WHAT IS REQUIRED:
Compute how many lines in the data below hold the word "slider", then report that number with nothing else.

** Opening MATERIAL PROVIDED block **

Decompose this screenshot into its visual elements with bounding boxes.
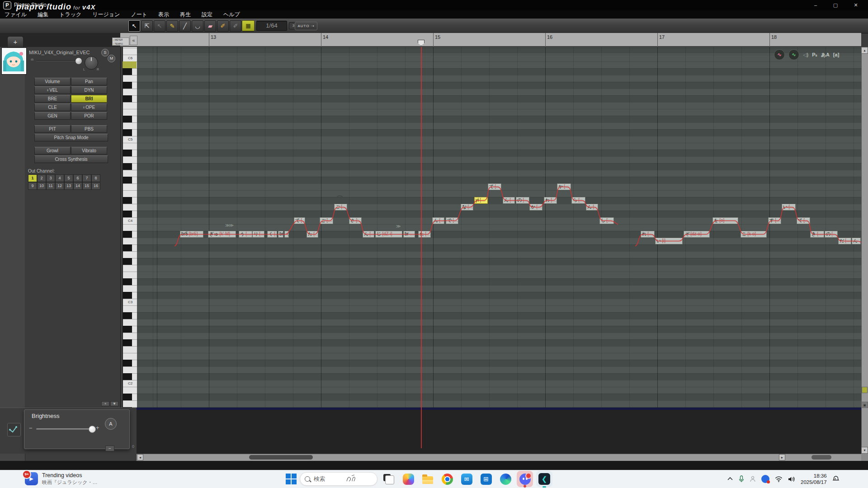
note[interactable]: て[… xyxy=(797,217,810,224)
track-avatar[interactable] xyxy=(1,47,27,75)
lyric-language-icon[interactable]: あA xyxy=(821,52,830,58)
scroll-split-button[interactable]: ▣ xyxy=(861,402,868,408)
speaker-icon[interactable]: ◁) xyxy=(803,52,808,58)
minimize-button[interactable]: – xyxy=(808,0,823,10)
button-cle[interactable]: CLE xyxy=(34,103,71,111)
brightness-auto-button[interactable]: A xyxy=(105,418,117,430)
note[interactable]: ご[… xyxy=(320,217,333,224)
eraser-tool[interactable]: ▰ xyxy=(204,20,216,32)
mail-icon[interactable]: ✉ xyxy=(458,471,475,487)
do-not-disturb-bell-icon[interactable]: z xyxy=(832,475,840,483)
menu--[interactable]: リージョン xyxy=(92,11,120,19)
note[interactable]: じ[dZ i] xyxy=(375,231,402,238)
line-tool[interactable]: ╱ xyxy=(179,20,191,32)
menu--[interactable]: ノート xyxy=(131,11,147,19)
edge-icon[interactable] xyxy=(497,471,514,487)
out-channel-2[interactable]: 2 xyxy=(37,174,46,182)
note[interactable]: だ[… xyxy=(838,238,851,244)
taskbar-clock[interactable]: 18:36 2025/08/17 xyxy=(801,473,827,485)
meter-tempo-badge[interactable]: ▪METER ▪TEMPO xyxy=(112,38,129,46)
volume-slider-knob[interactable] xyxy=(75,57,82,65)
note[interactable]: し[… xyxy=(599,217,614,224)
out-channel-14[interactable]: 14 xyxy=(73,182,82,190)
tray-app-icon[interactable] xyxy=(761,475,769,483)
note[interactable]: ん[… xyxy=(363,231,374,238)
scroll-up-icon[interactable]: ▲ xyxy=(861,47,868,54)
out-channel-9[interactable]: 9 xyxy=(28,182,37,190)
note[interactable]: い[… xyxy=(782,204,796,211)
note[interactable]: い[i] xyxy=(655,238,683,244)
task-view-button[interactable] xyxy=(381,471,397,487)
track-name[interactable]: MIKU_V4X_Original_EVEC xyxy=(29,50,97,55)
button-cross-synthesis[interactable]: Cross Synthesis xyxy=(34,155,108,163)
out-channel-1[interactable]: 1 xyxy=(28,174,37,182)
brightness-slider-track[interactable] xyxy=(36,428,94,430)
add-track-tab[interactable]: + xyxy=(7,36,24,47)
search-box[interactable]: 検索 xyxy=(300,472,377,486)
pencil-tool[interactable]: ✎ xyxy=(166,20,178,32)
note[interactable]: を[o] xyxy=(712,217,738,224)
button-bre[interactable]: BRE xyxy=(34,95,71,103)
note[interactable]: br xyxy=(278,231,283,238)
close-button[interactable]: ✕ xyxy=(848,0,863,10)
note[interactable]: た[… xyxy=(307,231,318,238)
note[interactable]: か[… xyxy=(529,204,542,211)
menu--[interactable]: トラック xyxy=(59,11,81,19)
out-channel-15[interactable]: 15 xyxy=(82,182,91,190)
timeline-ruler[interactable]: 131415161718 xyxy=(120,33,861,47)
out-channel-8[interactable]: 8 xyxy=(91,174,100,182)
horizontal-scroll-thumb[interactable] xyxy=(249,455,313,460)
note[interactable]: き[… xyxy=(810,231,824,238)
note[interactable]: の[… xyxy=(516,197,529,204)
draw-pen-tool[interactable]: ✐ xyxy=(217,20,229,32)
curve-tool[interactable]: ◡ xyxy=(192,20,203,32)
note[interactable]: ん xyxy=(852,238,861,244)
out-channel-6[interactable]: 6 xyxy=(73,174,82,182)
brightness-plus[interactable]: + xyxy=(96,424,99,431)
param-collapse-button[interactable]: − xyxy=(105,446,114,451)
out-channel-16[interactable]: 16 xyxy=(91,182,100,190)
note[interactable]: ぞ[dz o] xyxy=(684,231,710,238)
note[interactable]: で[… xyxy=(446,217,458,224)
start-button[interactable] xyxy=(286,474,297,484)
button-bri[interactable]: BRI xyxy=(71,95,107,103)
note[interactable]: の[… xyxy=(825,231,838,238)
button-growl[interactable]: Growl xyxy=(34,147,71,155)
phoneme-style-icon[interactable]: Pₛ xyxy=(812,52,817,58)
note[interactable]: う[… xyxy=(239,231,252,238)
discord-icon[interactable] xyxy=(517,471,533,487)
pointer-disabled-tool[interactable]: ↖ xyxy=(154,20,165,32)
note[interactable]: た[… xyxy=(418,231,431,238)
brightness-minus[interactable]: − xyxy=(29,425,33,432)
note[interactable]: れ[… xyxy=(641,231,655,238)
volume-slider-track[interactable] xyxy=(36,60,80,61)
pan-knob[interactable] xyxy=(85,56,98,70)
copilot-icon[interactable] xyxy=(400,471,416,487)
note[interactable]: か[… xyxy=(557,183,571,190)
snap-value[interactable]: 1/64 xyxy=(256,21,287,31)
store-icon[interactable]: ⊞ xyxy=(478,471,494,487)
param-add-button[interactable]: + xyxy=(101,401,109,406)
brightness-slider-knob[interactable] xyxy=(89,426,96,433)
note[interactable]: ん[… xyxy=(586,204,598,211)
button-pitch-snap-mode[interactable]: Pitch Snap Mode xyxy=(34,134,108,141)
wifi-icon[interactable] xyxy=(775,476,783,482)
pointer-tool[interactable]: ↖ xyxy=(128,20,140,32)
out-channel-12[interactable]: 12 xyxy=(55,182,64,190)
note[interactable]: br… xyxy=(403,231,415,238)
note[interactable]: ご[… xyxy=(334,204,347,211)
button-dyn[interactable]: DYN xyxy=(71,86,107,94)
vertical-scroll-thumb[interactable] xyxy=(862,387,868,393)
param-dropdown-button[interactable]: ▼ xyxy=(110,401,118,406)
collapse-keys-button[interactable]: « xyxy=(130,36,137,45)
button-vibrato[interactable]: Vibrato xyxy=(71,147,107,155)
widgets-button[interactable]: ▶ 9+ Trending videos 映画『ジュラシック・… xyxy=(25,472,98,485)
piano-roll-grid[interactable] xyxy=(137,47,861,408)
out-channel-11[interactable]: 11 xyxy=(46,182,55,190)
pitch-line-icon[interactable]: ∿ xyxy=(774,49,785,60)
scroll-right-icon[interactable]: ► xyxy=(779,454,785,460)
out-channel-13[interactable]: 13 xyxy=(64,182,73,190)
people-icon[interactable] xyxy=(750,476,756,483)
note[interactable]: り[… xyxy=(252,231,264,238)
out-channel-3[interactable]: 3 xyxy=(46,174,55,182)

** Closing MATERIAL PROVIDED block **

ANSWER AREA:
4